Klein was charged in Iowa state court with two offenses: (1) possession of more than five grams of methamphetamine with intent to deliver, see Iowa Code § 124.401(1)(b)(7), and (2) failure to possess a tax stamp as a dealer of a controlled substance, an offense that requires possession of seven grams or more of methamphetamine. See id. §§ 453B.1(3), 453B.3, 453B.12.

Klein was arraigned on June 20, 2017, and he was detained pending trial. After Klein moved to suppress evidence seized from the apartment, the county attorney elected not to proceed with the case. The prosecution moved to dismiss the charges, and the court granted a dismissal on November 7, 2017. Klein was released from jail several days later.

Klein brought this action in Iowa district court on November 6, 2019, alleging civil rights violations under federal and Iowa state law. Steinkamp removed the case to federal court, and the district court exercised jurisdiction over claims arising under both federal and state law. See 28 U.S.C. §§ 1331, 1367. The court ultimately granted Steinkamp’s motion for summary judgment and dismissed the action. Summary judgment is warranted when there is no genuine dispute as to any material fact and the movant is entitled to judgment as a matter of law. Fed. R. Civ. P. 56(a). We review the question de novo.

II.

Klein argues that the district court erred in dismissing as untimely his claims alleging false arrest and unlawful seizure under Iowa law. Those claims are governed by Iowa Code § 670.5, which provides that a person claiming damages arising from an injury caused by a municipal officer must commence an action “within two years

-3- after the alleged wrongful . . . injury.” See Venckus v. City of Iowa City, 930 N.W.2d 792, 807-08 (Iowa 2019).

Under Iowa law, an injury occurs at the time of the unlawful act that gives rise to the claim. See Doe v. New London Cmty. Sch. Dist., 848 N.W.2d 347, 351-54 (Iowa 2014); Venckus, 930 N.W.2d at 809. There is no evidence that Steinkamp played a role in ordering Klein detained after the date of arrest. If Steinkamp made a false arrest or an unlawful seizure, then he injured Klein at the time of the arrest on June 19, 2017. Klein was thus required to bring an action against Steinkamp on these claims by June 19, 2019. His lawsuit filed in November 2019 was untimely.

Klein argues that Children v. Burton, 331 N.W.2d 673 (Iowa 1983), indicates that the date of injury for a false arrest and seizure of a person extends through a succeeding period of confinement.
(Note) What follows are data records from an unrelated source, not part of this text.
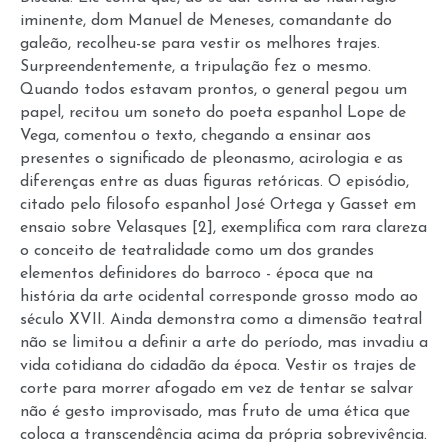
iminente, dom Manuel de Meneses, comandante do
galeão, recolheu-se para vestir os melhores trajes.
Surpreendentemente, a tripulação fez o mesmo.
Quando todos estavam prontos, o general pegou um
papel, recitou um soneto do poeta espanhol Lope de
Vega, comentou o texto, chegando a ensinar aos
presentes o significado de pleonasmo, acirologia e as
diferenças entre as duas figuras retóricas. O episódio,
citado pelo filosofo espanhol José Ortega y Gasset em
ensaio sobre Velasques
[2]
, exemplifica com rara clareza
o conceito de teatralidade como um dos grandes
elementos definidores do barroco - época que na
história da arte ocidental corresponde grosso modo ao
século XVII. Ainda demonstra como a dimensão teatral
não se limitou a definir a arte do período, mas invadiu a
vida cotidiana do cidadão da época. Vestir os trajes de
corte para morrer afogado em vez de tentar se salvar
não é gesto improvisado, mas fruto de uma ética que
coloca a transcendência acima da própria sobrevivência.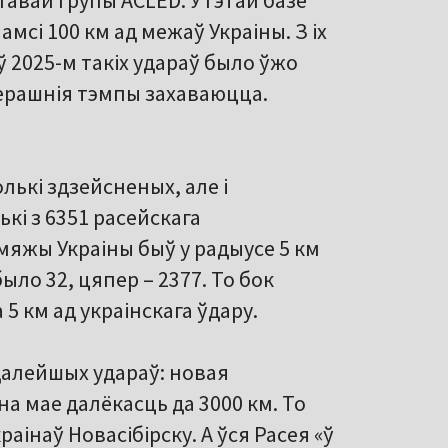
авай групы ACLED. У гэтай базе
амсі 100 км ад межаў Украіны. З іх
 ў 2025-м такіх удараў было ўжо
яперашнія тэмпы захаваюцца.
лькі здзейсненых, але і
кі з 6351 расейскага
 мяжы Украіны быў у радыусе 5 км
было 32, цяпер – 2377. То бок
 5 км ад украінскага ўдару.
 далейшых удараў: новая
на мае далёкасць да 3000 км. То
аінаў Новасібірску. А ўся Расея «ў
Children, however, did not address the timeliness of an action, but rather concerned whether there was probable cause to support an arrest. In that context, the court explained that any liability for false arrest must have arisen within the time that the plaintiff was confined—that is, “within the period commencing with the original arrest of [the plaintiff] and terminating with his release on recognizance”—and that evidence about what the defendant learned later was not relevant. Id. at 678. But when the question is the timeliness of an action, an injury from a false arrest occurs on the date of the arrest, not on a subsequent date of release from custody. Indeed, outside the context of the current § 670.5, the Iowa Court of Appeals has ruled that a false arrest claim accrued on the date of the arrest, meaning that the injury and all other elements of the claims were satisfied then. See Crouse v. Iowa Orthopaedic Ctr., No. 03-1626, 2005 WL 1224577, at *4 (Iowa Ct. App. May 25, 2005).

The result is the same on Klein’s claims under federal law. The statute of limitations for Klein’s claims under 42 U.S.C. § 1983 is two years from the date when the claims accrued. See Walker v. Barrett, 650 F.3d 1198, 1205 (8th Cir. 2011); Iowa

-4- Code § 614.1. Klein’s false arrest claim accrued when he was bound over for trial on June 20, 2017. See Wallace v. Kato, 549 U.S. 384, 391-92 (2007). His unlawful seizure claim accrued at the time of the seizure, on June 19, 2017. See Hall v. Elrod, 399 F.